Content starts

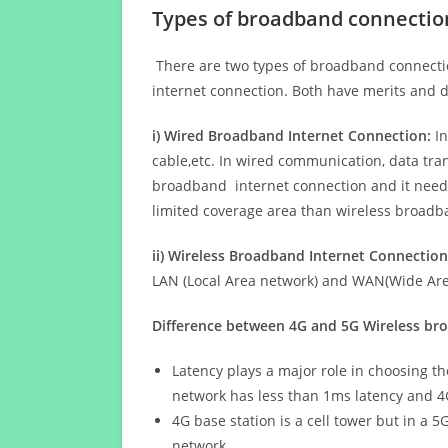
Types of broadband connectio
There are two types of broadband connectio
internet connection. Both have merits and d
i) Wired Broadband Internet Connection:
In
cable,etc. In wired communication, data tran
broadband internet connection and it needs 
limited coverage area than wireless broad
ii) Wireless Broadband Internet Connection
LAN (Local Area network) and WAN(Wide Area
Difference between 4G and 5G Wireless b
Latency plays a major role in choosing t
network has less than 1ms latency and 4
4G base station is a cell tower but in a 
network.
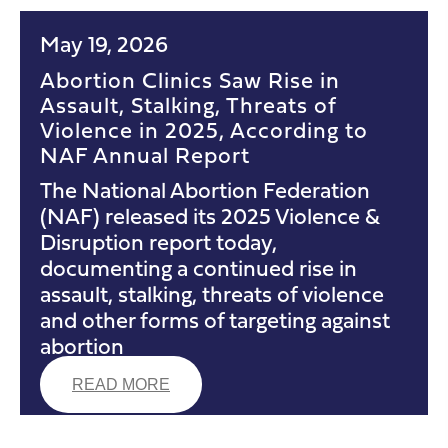
May 19, 2026
Abortion Clinics Saw Rise in
Assault, Stalking, Threats of
Violence in 2025, According to
NAF Annual Report
The National Abortion Federation
(NAF) released its 2025 Violence &
Disruption report today,
documenting a continued rise in
assault, stalking, threats of violence
and other forms of targeting against
abortion
READ MORE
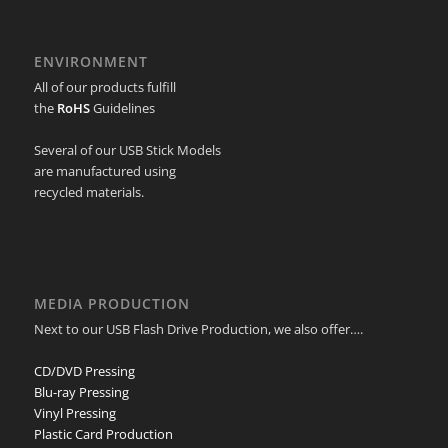
ENVIRONMENT
All of our products fulfill
the
RoHS
Guidelines
Several of our USB Stick Models
are manufactured using
recycled materials.
MEDIA PRODUCTION
Next to our USB Flash Drive Production, we also offer….
CD/DVD Pressing
Blu-ray Pressing
Vinyl Pressing
Plastic Card Production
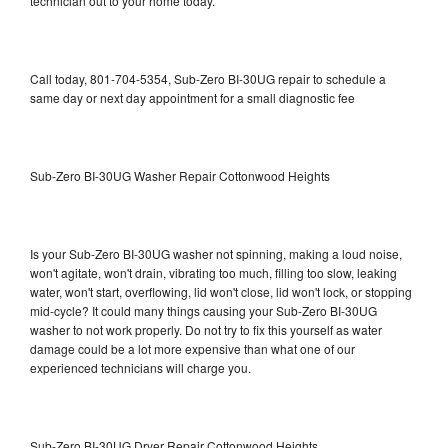
technician out to your home today.
Call today, 801-704-5354, Sub-Zero BI-30UG repair to schedule a
same day or next day appointment for a small diagnostic fee
Sub-Zero BI-30UG Washer Repair Cottonwood Heights
Is your Sub-Zero BI-30UG washer not spinning, making a loud noise,
won't agitate, won't drain, vibrating too much, filling too slow, leaking
water, won't start, overflowing, lid won't close, lid won't lock, or stopping
mid-cycle? It could many things causing your Sub-Zero BI-30UG
washer to not work properly. Do not try to fix this yourself as water
damage could be a lot more expensive than what one of our
experienced technicians will charge you.
Sub-Zero BI-30UG Dryer Repair Cottonwood Heights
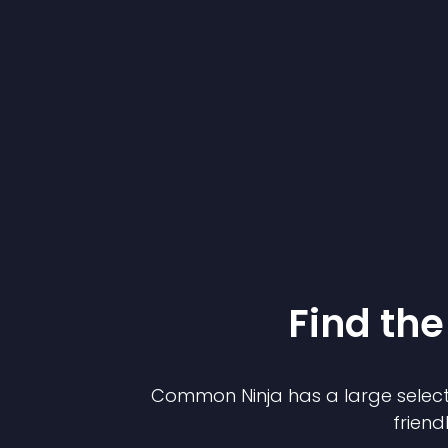
Find the
Common Ninja has a large select
friend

Content ends

**Exercise brief:** Number only, please: work out how many lines of the listing hold "than".

**Answer for the task:** 3